Samsung Q9F QLED 4K TV review: What's the catch?

So far, so very, very good. However, it turns out there's a price to pay for the Q9F's extreme brightness: backlight inconsistencies.

When really bright objects appear at the centre of dark backdrops you can sometimes see horizontal bands of light running across the whole image that roughly match the width of the bright objects. This is a pretty much inevitable result of the combination of edge-mounted LEDs and the local dimming Samsung has used to create the Q9F's pictures. And while the light banding effect is not as distractingly stark as you might have expected given the TV's extreme brightness, it's certainly there.

Samsung Q9F QLED TV image 3
Samsung

The difficulties of controlling so much brightness with an edge LED lighting system also sometimes impact the set's colour presentation. For while colours often look explosively rich, natural and consistent, tones can occasionally become a little bleached in areas where the backlight is having to work especially hard to illuminate a very bright element alongside a rich colour.

It's important to stress at this point that the Q9F's backlight system doesn't prevent it from being able to hit some of the deepest, richest black levels the LCD world has produced to date. It manages to produce its deep blacks without crushing out as much shadow detail as the vast majority of other LCD TVs, too.

It's just that when what you're watching contains a really extreme mix of light and dark content, on a TV as bright as this one not even the best edge-lighting management in the world can remove all backlight pollution issues.

It's hard not to wonder what might have been if Samsung had used a direct lighting system for its flagship QLED TV, as it has with previous generations of flagship LEDs. Maybe next year?

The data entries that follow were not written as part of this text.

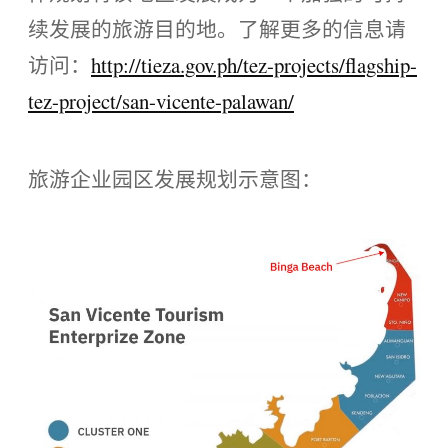
续发展的旅游目的地。了解更多的信息请
访问：
http://tieza.gov.ph/tez-projects/flagship-
tez-project/san-vicente-palawan/
旅游企业园区发展规划示意图：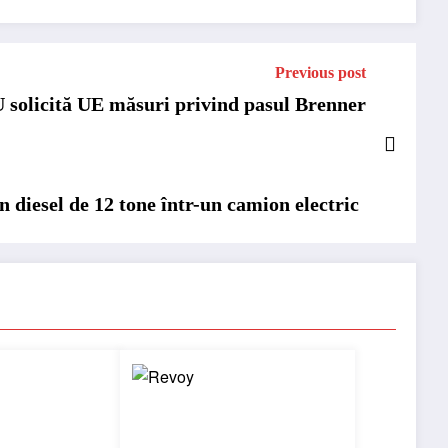
Previous post
 solicită UE măsuri privind pasul Brenner
diesel de 12 tone într-un camion electric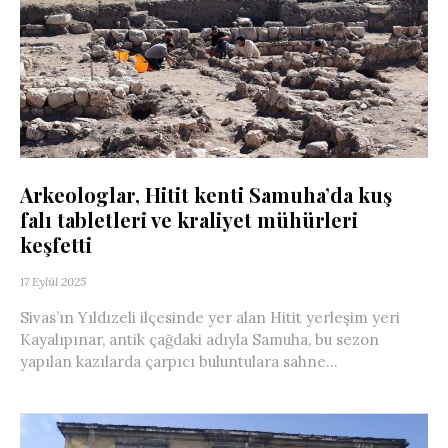
Arkeologlar, Hitit kenti Samuha’da kuş
falı tabletleri ve kraliyet mühürleri
keşfetti
17 Eylül 2025
Sivas’ın Yıldızeli ilçesinde yer alan Hitit yerleşim yeri
Kayalıpınar, antik çağdaki adıyla Samuha, bu sezon
yapılan kazılarda çarpıcı buluntulara sahne...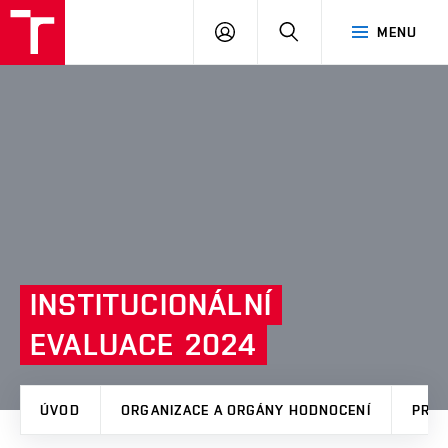
VUT
PŘIHLÁSIT
HLEDAT
MENU
SE
INSTITUCIONÁLNÍ
EVALUACE
2024
ÚVOD
ORGANIZACE A ORGÁNY HODNOCENÍ
PROC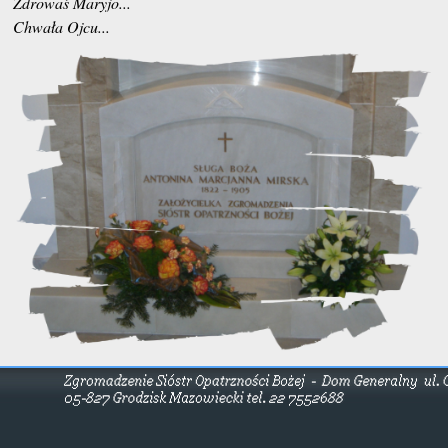
Zdrowaś Maryjo...
Chwała Ojcu...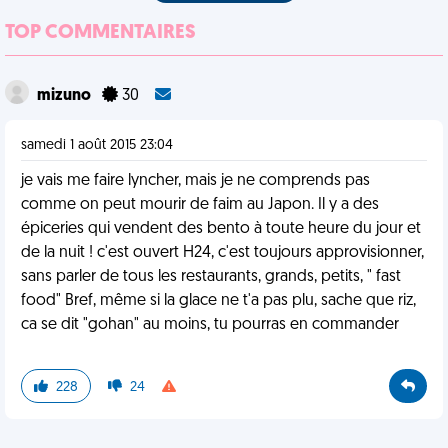
TOP COMMENTAIRES
mizuno
30
samedi 1 août 2015 23:04
je vais me faire lyncher, mais je ne comprends pas
comme on peut mourir de faim au Japon. Il y a des
épiceries qui vendent des bento à toute heure du jour et
de la nuit ! c'est ouvert H24, c'est toujours approvisionner,
sans parler de tous les restaurants, grands, petits, " fast
food" Bref, même si la glace ne t'a pas plu, sache que riz,
ca se dit "gohan" au moins, tu pourras en commander
228
24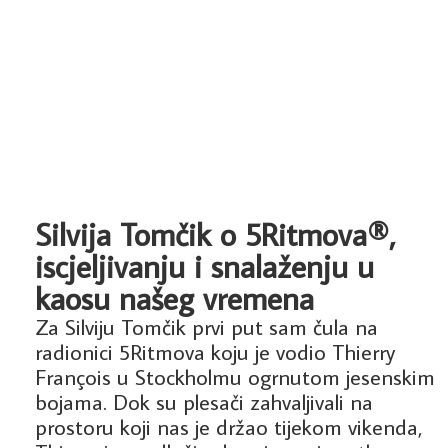
Silvija Tomčik o 5Ritmova®,
iscjeljivanju i snalaženju u
kaosu našeg vremena
Za Silviju Tomčik prvi put sam čula na
radionici 5Ritmova koju je vodio Thierry
François u Stockholmu ogrnutom jesenskim
bojama. Dok su plesači zahvaljivali na
prostoru koji nas je držao tijekom vikenda,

There are a couple of other Q9F issues you should be aware of before parting with so much cash, too. First, HDR colour blends can sometimes appear rather stripey, despite this TV using a 10-bit panel. Second, the picture loses colour and contrast if watched from much of an angle. This isn't unusual for the LCD TV world, by any means. But it's a touch disappointing here in that it was originally claimed last year that Samsung's QLED technology would pretty much solve LCD's traditional viewing angle shortcomings.

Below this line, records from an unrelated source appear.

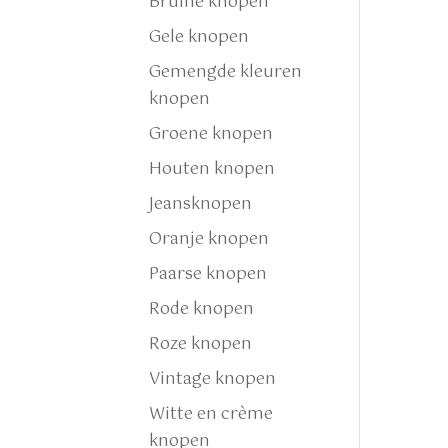
Bruine knopen
Gele knopen
Gemengde kleuren
knopen
Groene knopen
Houten knopen
Jeansknopen
Oranje knopen
Paarse knopen
Rode knopen
Roze knopen
Vintage knopen
Witte en crème
knopen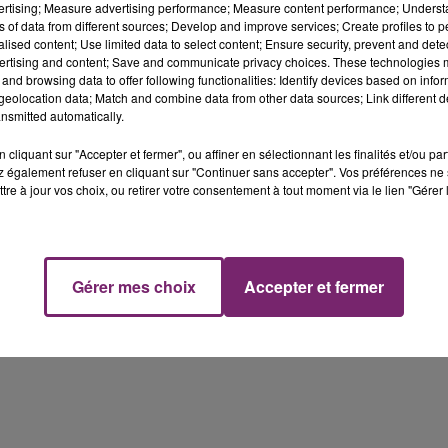
vertising; Measure advertising performance; Measure content performance; Unders
 seraient produites entre 2018 et 2022.
ns of data from different sources; Develop and improve services; Create profiles to 
alised content; Use limited data to select content; Ensure security, prevent and detect
cusations dont il fait l’objet.
ertising and content; Save and communicate privacy choices. These technologies
and browsing data to offer following functionalities: Identify devices based on infor
eolocation data; Match and combine data from other data sources; Link different de
nsmitted automatically.
cliquant sur "Accepter et fermer", ou affiner en sélectionnant les finalités et/ou pa
 également refuser en cliquant sur "Continuer sans accepter". Vos préférences ne 
tre à jour vos choix, ou retirer votre consentement à tout moment via le lien "Gérer 
Gérer mes choix
Accepter et fermer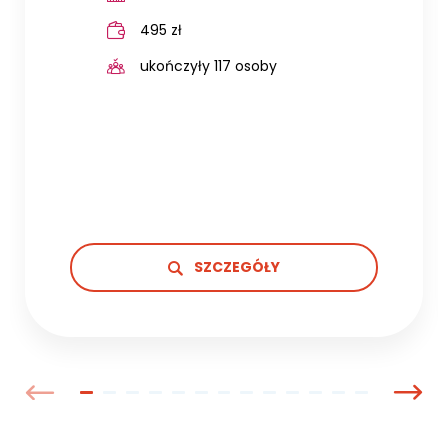
495 zł
ukończyły 117 osoby
SZCZEGÓŁY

Samsung Q9F QLED TV image 6
Samsung

Interestingly, the light clouding and banding issues seen with HDR pretty much vanish with standard dynamic range viewing. Indeed, the Q9F's performance with SDR and HD sources is great. It upscales HD to 4K supremely well, adding impressive amounts of sharpness and detail without exaggerating noise or making slender edges look stressed or jagged. And the set's light management reins itself in beautifully to adapt to the much narrower light and colour ranges associated with SDR content. 

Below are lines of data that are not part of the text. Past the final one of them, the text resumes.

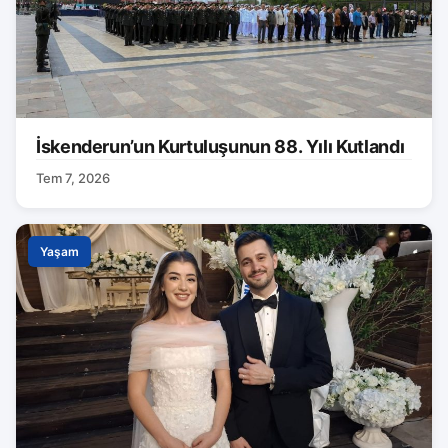
İskenderun’un Kurtuluşunun 88. Yılı Kutlandı
Tem 7, 2026
Yaşam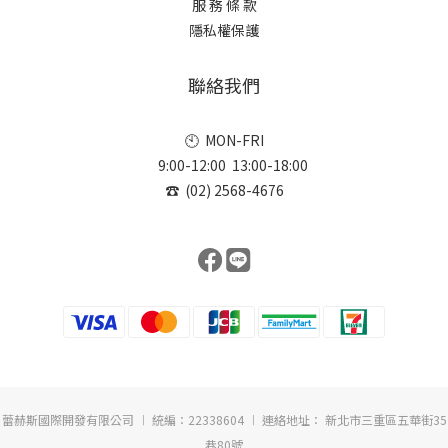
服 務 條 款
隱私權保護
聯絡我們
🕙 MON-FRI
9:00-12:00 13:00-18:00
☎ (02) 2568-4676
蕾赫斯國際開發有限公司 ︱ 統編：22338604 ︱ 連絡地址： 新北市三重區五華街35
巷80號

Samsung Q9F 4K QLED TV review: Sound quality

The 65-inch Q9F savvily uses its slightly chunky bodywork to pump out a quite impressive audio performance. The sound enjoys a pretty strong dynamic range, with reasonably deep, distortion-free and well-integrated bass at one end, clear but not over-strident trebles at the other, and a wide-open, smooth mid-range in-between. It can go loud without the speakers phutting or the TV's cabinet rattling, too, and the sound disperses a decent distance away from the screen without losing cohesion.

The only issue is that the sound lacks a little of the directness and aggression you get with sets that use forward-firing speakers and/or integrated soundbars.

Samsung QE65Q9FN TV

Amazon

To recap

The Q9F is another typically ground-breaking TV from Samsung. It pushes hard to set new standards for high dynamic range playback with its unprecedented brightness and colour performance, and is hands-down the most watchable TV in ambient light there's ever been. Even Philips' old moth-eye sets can't hold a candle to the way the Q9F's pictures remain pretty much unaffected by ambient light in a room.